Tadeu Marroco: Yes. Nick, we have been focused on cash generation at least for the last three, four years in a very intense way. That’s reflecting our conversion being consistently at 100%, and we managed to deleverage the company to the corridor of 3 to 2. But we are still in an uncomfortable position to be at the high end of this range. And the world has changed. We have a very high levels of cost of capital today after 7 interest hikes in the U.S. alone throughout 2022. Our cost of capital is much higher than before, and we are still seeing a lot of volatilities in that environment. So one thing that we would like to observe more clearly is where this will stabilize. For sure, when the Board takes a decision in terms of capital allocation, it’s always looking ahead.

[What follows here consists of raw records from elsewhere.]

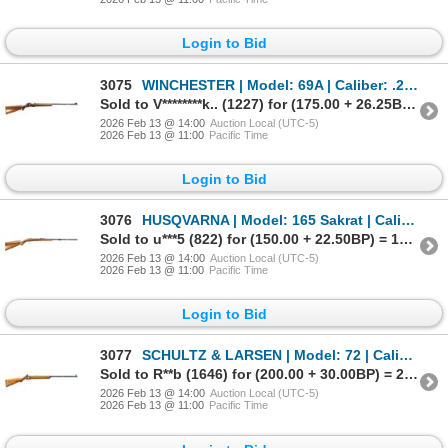
Login to Bid
3075
WINCHESTER | Model: 69A | Caliber: .22 LR
Sold to V********k.. (1227) for (175.00 + 26.25BP) = 201.25
2026 Feb 13 @ 14:00
Auction Local (UTC-5)
2026 Feb 13 @ 11:00
Pacific Time
Login to Bid
3076
HUSQVARNA | Model: 165 Sakrat | Caliber: .22 LR
Sold to u***5 (822) for (150.00 + 22.50BP) = 172.50
2026 Feb 13 @ 14:00
Auction Local (UTC-5)
2026 Feb 13 @ 11:00
Pacific Time
Login to Bid
3077
SCHULTZ & LARSEN | Model: 72 | Caliber: .22 LR
Sold to R**b (1646) for (200.00 + 30.00BP) = 230.00
2026 Feb 13 @ 14:00
Auction Local (UTC-5)
2026 Feb 13 @ 11:00
Pacific Time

And from the regulatory side, the litigation side, you note that we have provided for investigations that we have around DOJ or FAC and we still have to pay for those. We don’t know exactly when these get concluded. We expect to be in 2023, but it’s not completely up to us. And also, we have a CC88 . There is a mediation processing in place. I cannot comment further on that. But in the medium term, we have to prefer the company for that. So the reason why we want to accelerate to land in the mid of the range is to create this space so we can have a more resilient balance sheet and a much more financial agility moving forward, and this is a benefit for us in the medium and long term of the company.

Jack Bowles: I mean to speak clearly, since three years, we have done a lot of transformation. We have done a lot of acceleration in terms of our business. Now we have the possibility to decide. Last year, we did $2 billion of share buyback. The interest rates are going up. Deleveraging is important, taking care of our balance sheet. We want to be in that corridor of three to two and to accelerate faster to the mid of that corridor. That’s the pragmatic way of looking at it. And frankly, share buyback, we are convinced with share buyback. We did 2 billion last year, and we will review in the course of the year. And we’ll make the decisions as we see pragmatic to do so and continue on that journey. I like share buyback.

Nik Oliver: Great. Thanks so much, Jack and Tadeu. That was very clear. Thank you.

Operator: Next up, we have Richard Felton from Goldman Sachs. Your line is open, please go ahead.